→ **Your task**: Only a number is wanted here. Tally the lines of the data that contain "напруга".

→ **Records to use**:

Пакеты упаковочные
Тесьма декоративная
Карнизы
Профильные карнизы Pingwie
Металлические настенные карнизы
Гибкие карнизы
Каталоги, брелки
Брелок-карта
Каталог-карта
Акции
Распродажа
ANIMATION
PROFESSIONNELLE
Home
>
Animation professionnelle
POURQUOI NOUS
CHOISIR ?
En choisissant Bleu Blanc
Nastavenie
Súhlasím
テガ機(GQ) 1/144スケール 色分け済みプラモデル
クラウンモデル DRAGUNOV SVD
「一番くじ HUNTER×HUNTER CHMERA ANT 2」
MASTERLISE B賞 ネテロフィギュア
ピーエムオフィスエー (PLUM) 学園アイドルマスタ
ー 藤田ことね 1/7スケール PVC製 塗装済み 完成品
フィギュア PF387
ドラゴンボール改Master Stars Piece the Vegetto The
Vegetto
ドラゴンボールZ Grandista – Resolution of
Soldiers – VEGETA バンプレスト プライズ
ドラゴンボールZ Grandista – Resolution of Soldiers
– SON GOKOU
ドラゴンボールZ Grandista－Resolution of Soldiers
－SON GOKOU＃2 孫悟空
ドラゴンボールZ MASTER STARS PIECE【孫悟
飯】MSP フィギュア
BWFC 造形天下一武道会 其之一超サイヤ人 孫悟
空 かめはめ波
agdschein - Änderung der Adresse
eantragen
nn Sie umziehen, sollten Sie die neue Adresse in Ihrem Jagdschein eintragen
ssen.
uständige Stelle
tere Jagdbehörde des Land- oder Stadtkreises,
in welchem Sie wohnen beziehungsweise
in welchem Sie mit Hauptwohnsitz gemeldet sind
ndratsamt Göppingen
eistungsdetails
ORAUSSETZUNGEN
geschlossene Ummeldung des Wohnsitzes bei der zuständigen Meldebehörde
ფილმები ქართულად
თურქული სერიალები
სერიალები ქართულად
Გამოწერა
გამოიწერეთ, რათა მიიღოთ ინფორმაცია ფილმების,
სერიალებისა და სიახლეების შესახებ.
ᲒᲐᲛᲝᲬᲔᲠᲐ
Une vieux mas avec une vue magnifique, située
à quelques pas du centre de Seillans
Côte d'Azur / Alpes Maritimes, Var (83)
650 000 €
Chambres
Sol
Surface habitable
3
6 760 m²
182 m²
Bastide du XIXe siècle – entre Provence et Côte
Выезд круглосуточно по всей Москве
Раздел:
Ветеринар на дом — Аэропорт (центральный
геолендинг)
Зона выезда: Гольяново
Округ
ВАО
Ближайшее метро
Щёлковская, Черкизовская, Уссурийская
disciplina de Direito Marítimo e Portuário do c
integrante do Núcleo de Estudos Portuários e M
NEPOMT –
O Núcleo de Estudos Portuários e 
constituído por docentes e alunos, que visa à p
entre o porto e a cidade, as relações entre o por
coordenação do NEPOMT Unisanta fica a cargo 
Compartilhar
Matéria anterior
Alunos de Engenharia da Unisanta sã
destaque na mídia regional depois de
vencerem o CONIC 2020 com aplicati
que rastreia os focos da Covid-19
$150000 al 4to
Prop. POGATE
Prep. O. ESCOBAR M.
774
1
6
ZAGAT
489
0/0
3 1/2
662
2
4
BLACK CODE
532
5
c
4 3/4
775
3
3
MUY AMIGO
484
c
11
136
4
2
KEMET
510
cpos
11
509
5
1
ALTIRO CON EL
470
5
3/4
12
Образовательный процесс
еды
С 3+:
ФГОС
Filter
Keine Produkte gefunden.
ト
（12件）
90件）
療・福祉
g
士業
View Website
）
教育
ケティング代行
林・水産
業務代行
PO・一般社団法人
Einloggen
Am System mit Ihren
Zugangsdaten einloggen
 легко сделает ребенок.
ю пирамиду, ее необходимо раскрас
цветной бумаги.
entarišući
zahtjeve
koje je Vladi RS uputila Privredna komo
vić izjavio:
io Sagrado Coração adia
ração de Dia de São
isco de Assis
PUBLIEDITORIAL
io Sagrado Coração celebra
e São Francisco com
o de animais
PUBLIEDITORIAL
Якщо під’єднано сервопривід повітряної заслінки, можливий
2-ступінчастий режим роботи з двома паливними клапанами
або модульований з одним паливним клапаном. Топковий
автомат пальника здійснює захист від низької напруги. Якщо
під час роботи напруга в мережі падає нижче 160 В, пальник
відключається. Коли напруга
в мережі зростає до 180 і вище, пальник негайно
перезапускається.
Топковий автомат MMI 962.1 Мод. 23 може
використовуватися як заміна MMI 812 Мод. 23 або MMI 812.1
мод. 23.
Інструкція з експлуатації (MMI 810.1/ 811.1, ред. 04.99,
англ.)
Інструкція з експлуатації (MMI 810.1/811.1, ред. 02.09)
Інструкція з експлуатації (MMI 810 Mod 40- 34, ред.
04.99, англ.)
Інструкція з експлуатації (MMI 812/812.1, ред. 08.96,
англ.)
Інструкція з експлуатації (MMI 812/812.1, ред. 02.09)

→ **Result**: 2